Comment by munk-a
7 months ago
If they want to require this technology for every device on the market they need to allow other manufacturers to compete in producing it - there is likely a middle ground where only some of their patents would need to be relinquished for competitors to build a product that uses a different specific method but SawStop has an awful lot of patents and has been incredibly litigious in a bad faith manner before.
> in a bad faith manner before.
In a bath faith manner? What's bad faith about it? Enforcing a patent you own isn't bad faith. That's the point of a patent.
This question itself has all the hallmarks of bad faith.
Maybe it's not, but it exhibits all the qualities, so...
You can't claim to desire safety for all while preventing anyone else from increasing safety.
The Bosch system was totally different, sounds superior on several fronts, and SS were only able to stop it by dint of technicalities and plain flaws in the US patent and legal system that allows frankly absurd arguments to win, and most pointedly, SS were willing to do exactly that. Not because Bosch stole anything from them, not because Bosch were sonehow harming users by doing the SS system but not as well as official SS, not because of any justifiable reason except that they physically could.

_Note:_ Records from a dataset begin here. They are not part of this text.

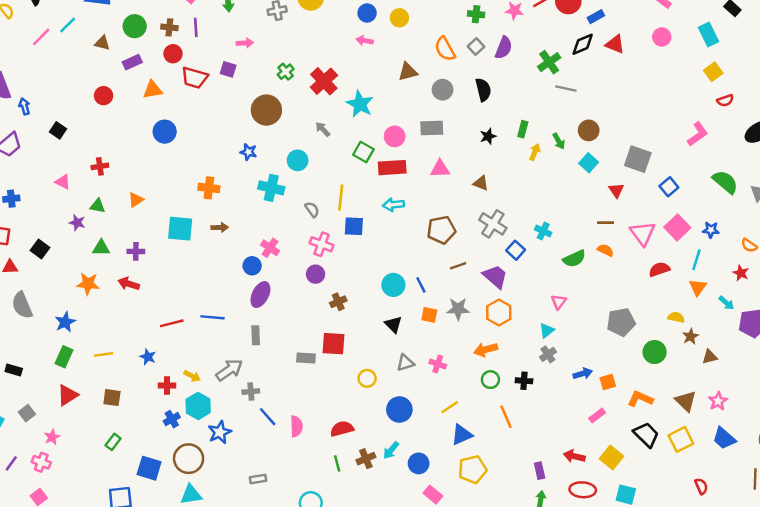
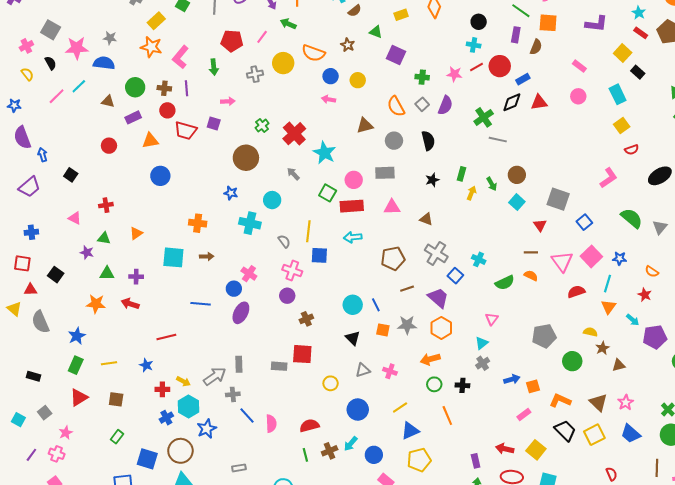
red triangle: (615, 44) -> (539, 102), turned -30
blue line: (213, 317) -> (201, 304), moved
gray rectangle: (256, 335) -> (239, 364), moved

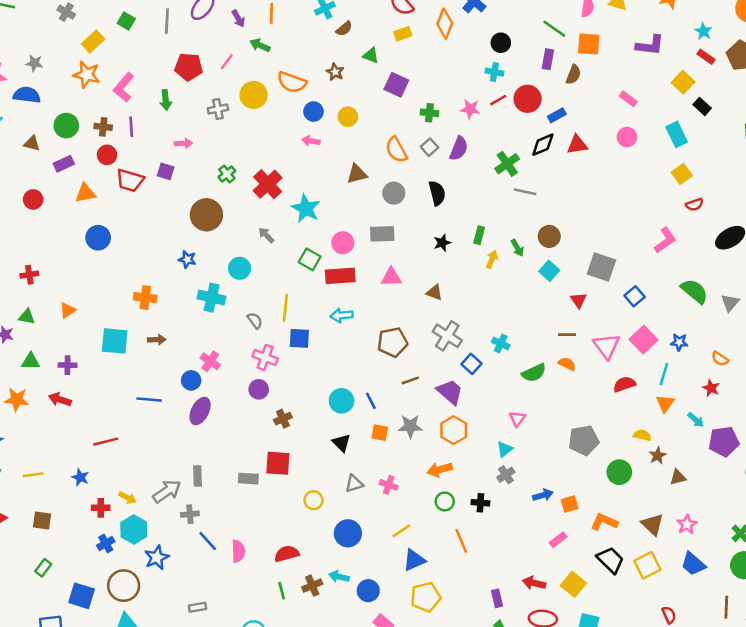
cyan arrow: (351, 444) -> (339, 577), turned 63

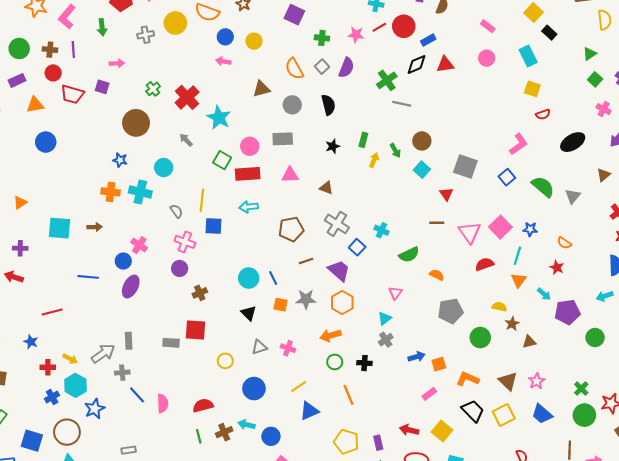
yellow square: (682, 174) -> (532, 89), turned -35
blue square: (635, 296) -> (507, 177), moved
orange cross: (145, 298) -> (111, 192), moved
orange semicircle: (567, 364) -> (437, 275), moved
yellow pentagon: (426, 597) -> (346, 442), moved, turned 30

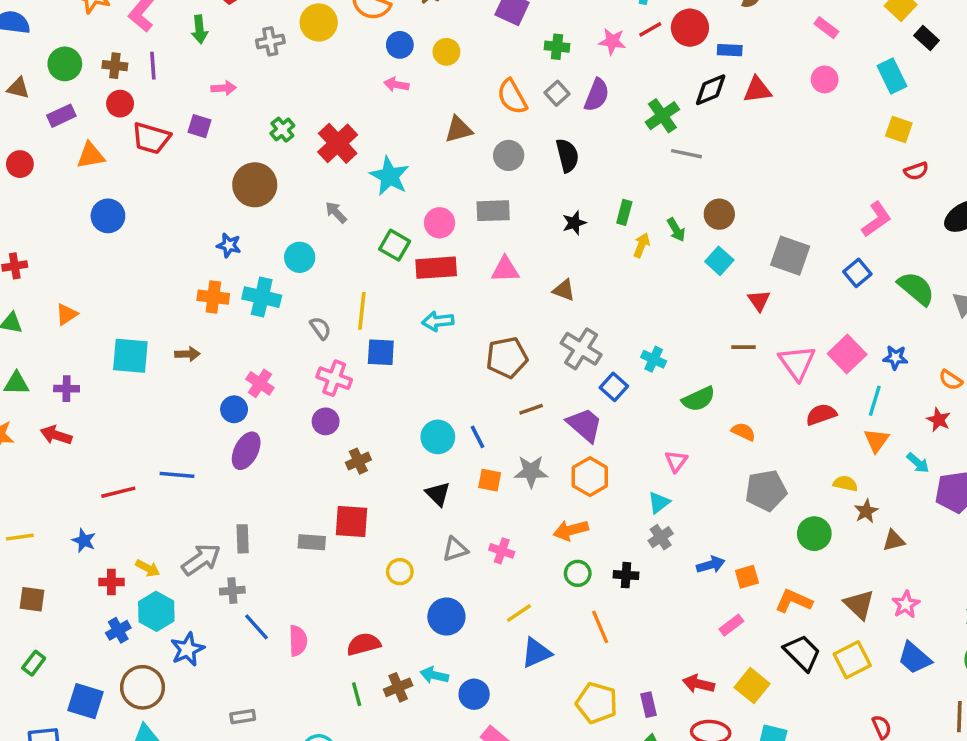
blue rectangle: (428, 40) -> (730, 50), turned 32
blue line: (88, 277) -> (177, 475), moved

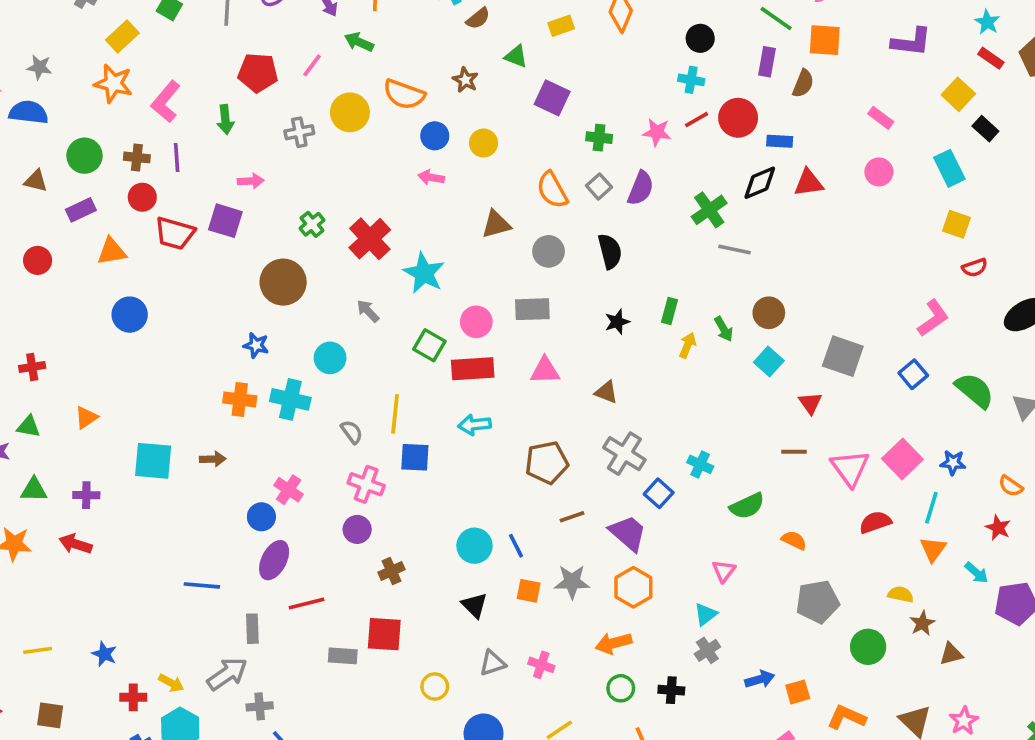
purple square: (199, 126) -> (225, 221), size x1.4
red line: (118, 492) -> (307, 603), moved
gray rectangle: (243, 539) -> (252, 629), moved

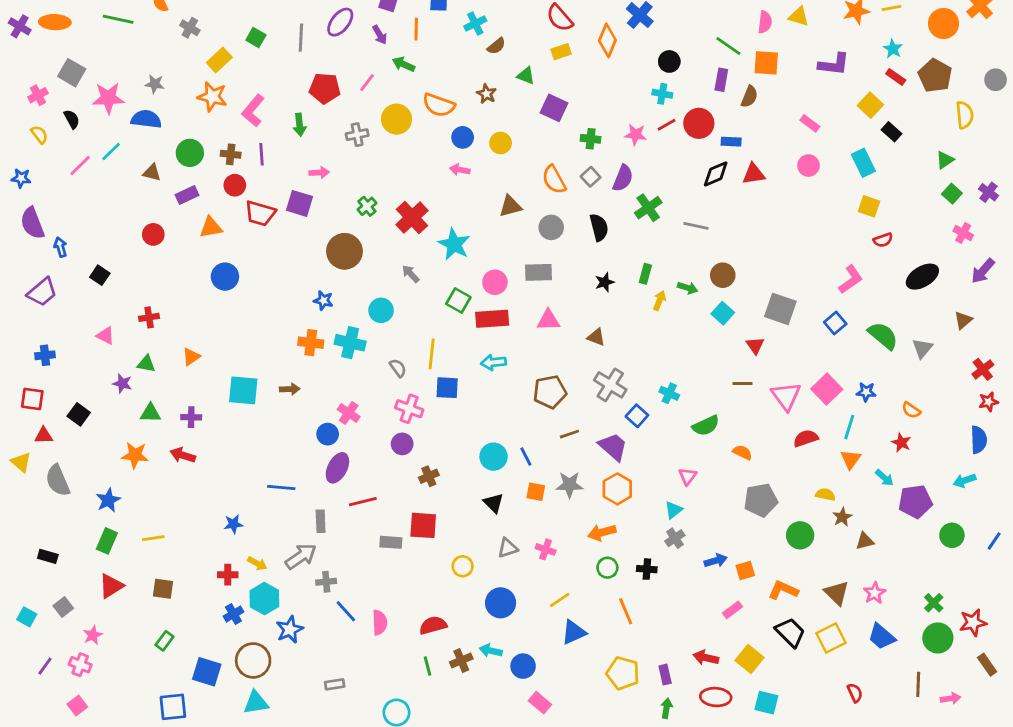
green cross: (709, 210) -> (648, 208), moved
green arrow: (724, 329) -> (688, 288), turned -42
blue star: (104, 654) -> (233, 524), moved, turned -30

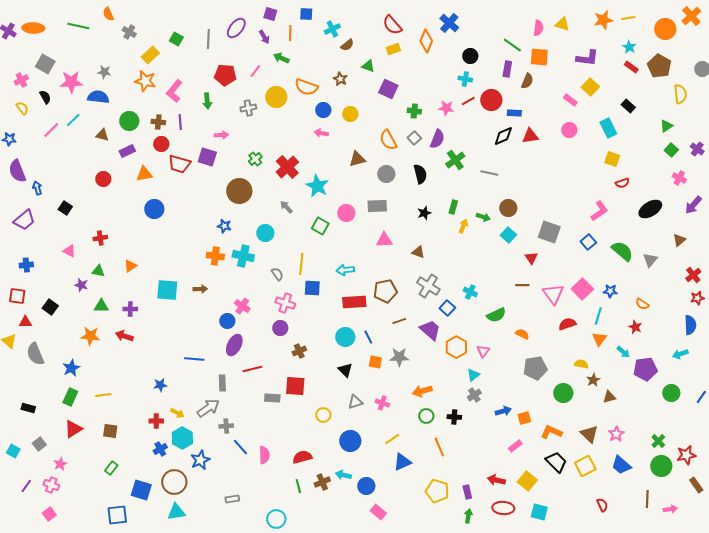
yellow square: (870, 105) -> (590, 87), moved
red rectangle: (492, 319) -> (354, 302), moved
orange hexagon: (617, 489) -> (456, 347), moved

There is no way to justify SS actions.
Arguing that your technology should be required by law, while offering a performative release of one patent (which is absolutely not enough to cover a working implementation), is the dictionary definition of bad faith. You don't have to go any further than the linked article for evidence of how this guy has acted throughout his entire career.
You're arguing in a circle.
"The reason why he shouldn't be trusted here is because he's done things in bad faith in the past"
"What has he done in bad faith in the past"
Your assertion "He's doing so in bad faith right there".
You can't also attempt to conclude your antecedent from your consequent.